The Ministry of Health (MoH) announced today that no suspected cases of mpox have been detected among the nearly 2.64 million travelers screened at the country’s international entry points since August 16.
As of yesterday, 33 suspected mpox cases have been reported at health facilities. Of these, 32 cases have been confirmed negative, and one case is still pending laboratory results.
The MoH advises travelers from high-risk countries to monitor their health for 21 days following their arrival.
The ministry also reported that 13 laboratories, including eight government and five private labs, are equipped to conduct mpox detection tests. Two of these labs can perform genetic sequencing to identify virus variants.
As a precautionary measure, MoH has conducted engagement sessions with various ministries, agencies, and non-governmental organizations (NGOs) to outline their roles in controlling and preventing mpox. Additionally, virtual sessions have been held with the Foreign Ministry and Malaysian missions in African countries to enhance cooperation and information sharing.
The World Health Organization (WHO) has not issued any travel advisories or restrictions related to mpox so far. Therefore, individuals visiting high-risk countries are advised to practice good personal hygiene, avoid contact with symptomatic individuals or sick animals, seek medical attention if symptoms develop, and follow MoH guidelines.
MoH emphasized the need for a coordinated national and global response to address the mpox threat, highlighting the importance of individual self-health management. The ministry will continue working closely with WHO and the Association of Southeast Asian Nations (ASEAN) to manage the situation.
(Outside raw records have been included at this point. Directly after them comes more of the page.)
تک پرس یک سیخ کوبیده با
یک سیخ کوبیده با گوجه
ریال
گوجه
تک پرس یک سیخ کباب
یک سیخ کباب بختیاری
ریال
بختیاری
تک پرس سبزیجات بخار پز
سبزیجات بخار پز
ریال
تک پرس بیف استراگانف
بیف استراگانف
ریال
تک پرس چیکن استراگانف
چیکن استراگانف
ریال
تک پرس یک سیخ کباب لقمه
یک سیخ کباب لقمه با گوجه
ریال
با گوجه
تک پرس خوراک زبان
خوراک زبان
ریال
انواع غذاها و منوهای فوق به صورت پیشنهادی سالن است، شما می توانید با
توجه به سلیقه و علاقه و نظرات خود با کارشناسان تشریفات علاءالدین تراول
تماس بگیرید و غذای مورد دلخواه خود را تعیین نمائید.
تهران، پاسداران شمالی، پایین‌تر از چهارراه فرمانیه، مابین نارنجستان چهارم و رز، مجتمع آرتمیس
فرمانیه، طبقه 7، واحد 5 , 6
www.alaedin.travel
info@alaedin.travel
Mpox was declared a Public Health Emergency of International Concern for the second time on August 14. The virus, particularly the clade IIb variant, began spreading in 2022 and continues to affect several African countries. Increased transmission of clade Ia and clade Ib has been reported in Congo and other African countries, with clade Ib also detected in Sweden and Thailand, linked to travel history in Africa.
Mpox primarily spreads through close contact with infected individuals or through direct contact with rashes, lesions, or respiratory fluids of an infected person.